[What you are asked to do]:
This exercise calls for every record to be set down again, exactly and in full.
________________________
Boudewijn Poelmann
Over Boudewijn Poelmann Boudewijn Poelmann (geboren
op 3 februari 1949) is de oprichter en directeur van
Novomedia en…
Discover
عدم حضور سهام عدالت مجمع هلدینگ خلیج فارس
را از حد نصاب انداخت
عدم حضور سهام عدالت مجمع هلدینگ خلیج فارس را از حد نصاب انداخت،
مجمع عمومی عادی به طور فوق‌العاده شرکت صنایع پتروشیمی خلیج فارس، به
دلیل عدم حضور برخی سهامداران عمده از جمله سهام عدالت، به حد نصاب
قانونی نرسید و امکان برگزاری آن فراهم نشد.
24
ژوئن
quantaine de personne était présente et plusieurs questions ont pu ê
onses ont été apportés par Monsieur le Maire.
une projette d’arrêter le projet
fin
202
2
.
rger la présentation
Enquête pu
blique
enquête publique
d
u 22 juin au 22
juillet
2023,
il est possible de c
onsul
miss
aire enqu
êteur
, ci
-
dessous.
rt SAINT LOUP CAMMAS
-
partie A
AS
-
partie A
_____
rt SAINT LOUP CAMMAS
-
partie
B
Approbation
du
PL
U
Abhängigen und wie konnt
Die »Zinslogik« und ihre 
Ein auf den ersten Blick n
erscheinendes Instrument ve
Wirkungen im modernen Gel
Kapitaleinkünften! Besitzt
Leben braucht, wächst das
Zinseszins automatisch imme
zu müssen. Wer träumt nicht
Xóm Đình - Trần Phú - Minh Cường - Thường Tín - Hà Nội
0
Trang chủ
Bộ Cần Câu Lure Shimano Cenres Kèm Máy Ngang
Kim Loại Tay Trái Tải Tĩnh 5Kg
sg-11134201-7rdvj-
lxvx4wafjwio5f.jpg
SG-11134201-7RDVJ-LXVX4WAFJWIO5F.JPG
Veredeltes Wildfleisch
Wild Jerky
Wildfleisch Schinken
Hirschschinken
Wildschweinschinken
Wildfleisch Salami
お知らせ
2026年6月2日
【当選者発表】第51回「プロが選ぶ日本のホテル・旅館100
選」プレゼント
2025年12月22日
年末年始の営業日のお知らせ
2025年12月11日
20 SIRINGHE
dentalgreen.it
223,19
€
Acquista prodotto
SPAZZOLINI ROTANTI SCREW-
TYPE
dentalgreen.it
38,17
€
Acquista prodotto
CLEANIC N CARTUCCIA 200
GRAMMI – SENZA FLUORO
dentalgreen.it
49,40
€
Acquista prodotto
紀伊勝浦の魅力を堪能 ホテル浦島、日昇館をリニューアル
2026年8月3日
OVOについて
________________________
[Answer to this task]:
Boudewijn Poelmann
Over Boudewijn Poelmann Boudewijn Poelmann (geboren
op 3 februari 1949) is de oprichter en directeur van
Novomedia en…
Discover
عدم حضور سهام عدالت مجمع هلدینگ خلیج فارس
را از حد نصاب انداخت
عدم حضور سهام عدالت مجمع هلدینگ خلیج فارس را از حد نصاب انداخت،
مجمع عمومی عادی به طور فوق‌العاده شرکت صنایع پتروشیمی خلیج فارس، به
دلیل عدم حضور برخی سهامداران عمده از جمله سهام عدالت، به حد نصاب
قانونی نرسید و امکان برگزاری آن فراهم نشد.
24
ژوئن
quantaine de personne était présente et plusieurs questions ont pu ê
onses ont été apportés par Monsieur le Maire.
une projette d’arrêter le projet
fin
202
2
.
rger la présentation
Enquête pu
blique
enquête publique
d
u 22 juin au 22
juillet
2023,
il est possible de c
onsul
miss
aire enqu
êteur
, ci
-
dessous.
rt SAINT LOUP CAMMAS
-
partie A
AS
-
partie A
_____
rt SAINT LOUP CAMMAS
-
partie
B
Approbation
du
PL
U
Abhängigen und wie konnt
Die »Zinslogik« und ihre 
Ein auf den ersten Blick n
erscheinendes Instrument ve
Wirkungen im modernen Gel
Kapitaleinkünften! Besitzt
Leben braucht, wächst das
Zinseszins automatisch imme
zu müssen. Wer träumt nicht
Xóm Đình - Trần Phú - Minh Cường - Thường Tín - Hà Nội
0
Trang chủ
Bộ Cần Câu Lure Shimano Cenres Kèm Máy Ngang
Kim Loại Tay Trái Tải Tĩnh 5Kg
sg-11134201-7rdvj-
lxvx4wafjwio5f.jpg
SG-11134201-7RDVJ-LXVX4WAFJWIO5F.JPG
Veredeltes Wildfleisch
Wild Jerky
Wildfleisch Schinken
Hirschschinken
Wildschweinschinken
Wildfleisch Salami
お知らせ
2026年6月2日
【当選者発表】第51回「プロが選ぶ日本のホテル・旅館100
選」プレゼント
2025年12月22日
年末年始の営業日のお知らせ
2025年12月11日
20 SIRINGHE
dentalgreen.it
223,19
€
Acquista prodotto
SPAZZOLINI ROTANTI SCREW-
TYPE
dentalgreen.it
38,17
€
Acquista prodotto
CLEANIC N CARTUCCIA 200
GRAMMI – SENZA FLUORO
dentalgreen.it
49,40
€
Acquista prodotto
紀伊勝浦の魅力を堪能 ホテル浦島、日昇館をリニューアル
2026年8月3日
OVOについて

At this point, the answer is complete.